The Microbiome, Autoimmunity, and Arthritis: Cause and Effect: An Historical Perspective

Stephen A Paget 1,
PMCID: PMC3540616  PMID: 23303992

The etiology of arthritis has been sought for centuries, employing the art and science of the times to clarify, identify, and establish a cause and a cure. None other than Sir William Osler in his 1909 edition of Principles and Practice of Medicine stated that the etiology/origin of rheumatoid arthritis was related to “the nervous system or infections, with exciting causes that included age, gender, family history, cold, damp, errors in diet, worry and care, and local injuries.” Since Osler's observation more than 100 years ago, there has been tantalizing, but often inconclusive, evidence about the etiological role that microorganisms play in the development of arthritis and autoimmune diseases. Current therapy focuses on the pathogenesis rather than the etiology of these disorders. To rein in the overactive immune system we believe is causing the disease, we use immunosuppressive drugs, an act that would be counterintuitive if infection were the root cause of the problem.

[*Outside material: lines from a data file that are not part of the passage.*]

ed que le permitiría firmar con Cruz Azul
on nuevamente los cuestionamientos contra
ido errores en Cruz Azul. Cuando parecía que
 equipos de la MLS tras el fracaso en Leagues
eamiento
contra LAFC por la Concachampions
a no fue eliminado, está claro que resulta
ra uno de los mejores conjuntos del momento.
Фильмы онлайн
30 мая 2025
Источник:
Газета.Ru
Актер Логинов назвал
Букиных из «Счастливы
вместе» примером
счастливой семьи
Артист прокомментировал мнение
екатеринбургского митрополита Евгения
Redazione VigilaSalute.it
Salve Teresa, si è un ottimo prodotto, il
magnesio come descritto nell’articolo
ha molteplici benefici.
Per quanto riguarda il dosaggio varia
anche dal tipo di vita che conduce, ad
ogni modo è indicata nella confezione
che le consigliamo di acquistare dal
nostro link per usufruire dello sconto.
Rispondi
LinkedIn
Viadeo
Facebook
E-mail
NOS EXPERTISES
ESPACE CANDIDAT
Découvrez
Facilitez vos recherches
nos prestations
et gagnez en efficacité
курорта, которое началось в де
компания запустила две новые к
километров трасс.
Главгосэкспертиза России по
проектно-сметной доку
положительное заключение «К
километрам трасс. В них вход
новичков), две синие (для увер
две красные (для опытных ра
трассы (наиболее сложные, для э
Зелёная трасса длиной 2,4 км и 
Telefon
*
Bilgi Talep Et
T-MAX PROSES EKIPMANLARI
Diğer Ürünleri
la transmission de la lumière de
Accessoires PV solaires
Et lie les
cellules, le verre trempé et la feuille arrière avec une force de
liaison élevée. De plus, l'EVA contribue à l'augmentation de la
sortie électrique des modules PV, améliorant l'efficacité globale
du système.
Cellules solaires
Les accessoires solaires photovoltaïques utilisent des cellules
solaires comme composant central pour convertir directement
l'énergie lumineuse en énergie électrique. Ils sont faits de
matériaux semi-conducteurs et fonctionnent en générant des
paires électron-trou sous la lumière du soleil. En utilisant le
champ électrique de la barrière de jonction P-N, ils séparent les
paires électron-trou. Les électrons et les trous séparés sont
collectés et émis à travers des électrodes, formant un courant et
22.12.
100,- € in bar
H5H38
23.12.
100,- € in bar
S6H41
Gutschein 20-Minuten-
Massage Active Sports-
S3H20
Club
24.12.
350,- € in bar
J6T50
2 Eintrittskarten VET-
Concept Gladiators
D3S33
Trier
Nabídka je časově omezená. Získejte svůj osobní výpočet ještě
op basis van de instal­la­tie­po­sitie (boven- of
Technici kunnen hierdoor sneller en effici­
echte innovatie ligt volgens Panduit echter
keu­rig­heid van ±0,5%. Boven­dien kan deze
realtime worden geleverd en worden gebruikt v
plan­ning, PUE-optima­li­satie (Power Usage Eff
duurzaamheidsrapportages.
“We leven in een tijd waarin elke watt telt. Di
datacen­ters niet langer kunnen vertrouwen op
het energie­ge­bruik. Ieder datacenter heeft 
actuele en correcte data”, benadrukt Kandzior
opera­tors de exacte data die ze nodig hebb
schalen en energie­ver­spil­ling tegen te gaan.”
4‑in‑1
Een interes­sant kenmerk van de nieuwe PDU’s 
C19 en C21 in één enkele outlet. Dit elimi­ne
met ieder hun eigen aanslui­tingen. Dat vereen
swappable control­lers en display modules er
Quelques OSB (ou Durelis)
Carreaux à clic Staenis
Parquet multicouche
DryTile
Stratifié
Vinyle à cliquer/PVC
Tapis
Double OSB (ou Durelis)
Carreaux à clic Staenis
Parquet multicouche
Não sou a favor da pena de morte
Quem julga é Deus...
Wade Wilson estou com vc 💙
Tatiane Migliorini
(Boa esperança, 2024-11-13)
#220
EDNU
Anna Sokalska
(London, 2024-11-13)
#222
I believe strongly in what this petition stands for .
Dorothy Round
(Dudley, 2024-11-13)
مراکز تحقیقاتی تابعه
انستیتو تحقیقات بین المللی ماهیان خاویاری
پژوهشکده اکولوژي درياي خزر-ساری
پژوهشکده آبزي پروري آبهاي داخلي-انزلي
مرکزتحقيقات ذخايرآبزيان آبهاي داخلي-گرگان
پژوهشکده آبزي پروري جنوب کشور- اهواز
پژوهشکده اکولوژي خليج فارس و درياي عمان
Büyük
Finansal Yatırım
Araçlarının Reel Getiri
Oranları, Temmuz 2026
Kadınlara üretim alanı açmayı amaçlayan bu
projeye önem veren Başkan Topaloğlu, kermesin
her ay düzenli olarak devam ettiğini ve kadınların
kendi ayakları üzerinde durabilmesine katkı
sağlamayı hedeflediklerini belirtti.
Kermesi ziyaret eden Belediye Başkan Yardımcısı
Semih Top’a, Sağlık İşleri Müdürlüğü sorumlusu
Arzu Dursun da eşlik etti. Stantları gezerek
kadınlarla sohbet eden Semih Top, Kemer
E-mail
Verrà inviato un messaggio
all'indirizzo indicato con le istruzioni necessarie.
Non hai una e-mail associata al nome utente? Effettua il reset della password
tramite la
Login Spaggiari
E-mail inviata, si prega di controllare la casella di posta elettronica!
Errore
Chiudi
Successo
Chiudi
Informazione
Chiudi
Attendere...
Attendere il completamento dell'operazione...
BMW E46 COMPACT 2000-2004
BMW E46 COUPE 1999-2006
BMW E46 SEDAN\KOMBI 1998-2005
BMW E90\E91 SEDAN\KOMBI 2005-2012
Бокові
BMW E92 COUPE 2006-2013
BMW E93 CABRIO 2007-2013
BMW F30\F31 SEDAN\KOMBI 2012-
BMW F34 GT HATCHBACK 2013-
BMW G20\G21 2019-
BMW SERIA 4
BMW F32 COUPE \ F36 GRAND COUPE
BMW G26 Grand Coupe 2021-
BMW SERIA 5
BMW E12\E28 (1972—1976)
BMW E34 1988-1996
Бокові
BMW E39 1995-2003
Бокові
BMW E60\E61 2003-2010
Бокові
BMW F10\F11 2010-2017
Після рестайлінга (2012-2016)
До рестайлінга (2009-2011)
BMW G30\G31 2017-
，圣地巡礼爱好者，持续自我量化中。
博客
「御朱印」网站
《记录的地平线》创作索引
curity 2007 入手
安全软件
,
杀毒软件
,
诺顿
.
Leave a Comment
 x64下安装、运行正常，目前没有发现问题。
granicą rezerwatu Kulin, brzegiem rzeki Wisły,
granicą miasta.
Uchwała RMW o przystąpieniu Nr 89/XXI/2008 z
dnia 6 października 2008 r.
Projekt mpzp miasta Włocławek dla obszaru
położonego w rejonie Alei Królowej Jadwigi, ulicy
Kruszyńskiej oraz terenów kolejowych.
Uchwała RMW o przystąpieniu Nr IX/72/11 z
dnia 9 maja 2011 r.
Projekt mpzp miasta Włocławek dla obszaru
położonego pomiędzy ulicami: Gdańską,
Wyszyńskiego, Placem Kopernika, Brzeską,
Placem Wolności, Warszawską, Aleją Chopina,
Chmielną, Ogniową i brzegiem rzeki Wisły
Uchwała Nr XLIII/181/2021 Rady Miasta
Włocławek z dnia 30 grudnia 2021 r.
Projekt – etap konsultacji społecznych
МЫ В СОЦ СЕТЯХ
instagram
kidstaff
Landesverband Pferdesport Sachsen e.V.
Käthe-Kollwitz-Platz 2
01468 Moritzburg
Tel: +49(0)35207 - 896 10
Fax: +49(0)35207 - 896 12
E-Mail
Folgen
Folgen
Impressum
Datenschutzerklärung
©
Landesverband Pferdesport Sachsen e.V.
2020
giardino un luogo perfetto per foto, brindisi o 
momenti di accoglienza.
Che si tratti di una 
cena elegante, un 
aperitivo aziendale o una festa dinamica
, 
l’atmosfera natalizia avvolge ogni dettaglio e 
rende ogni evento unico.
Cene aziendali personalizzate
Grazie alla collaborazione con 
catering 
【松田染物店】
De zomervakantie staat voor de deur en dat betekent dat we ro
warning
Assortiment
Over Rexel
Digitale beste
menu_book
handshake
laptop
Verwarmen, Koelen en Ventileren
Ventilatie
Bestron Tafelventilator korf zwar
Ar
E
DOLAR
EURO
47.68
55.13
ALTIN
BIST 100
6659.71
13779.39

We have come light-years from Osler's clinical observations with regard to our understanding of the innate and adaptive immune systems and how they interact, the interplay of the nervous system and aspects of the immune system, appreciation of the genome and microbiome of humans and microorganisms, recognition of the impact of trauma as well as environmental and nutritional factors upon health. Despite this increased understanding, we have still not defined the etiology of many types of tissue- and life-altering arthritis and autoimmune disorders, including rheumatoid arthritis, systemic lupus erythematosus, scleroderma, the vasculitides, psoriatic arthritis, and ankylosing spondylitis.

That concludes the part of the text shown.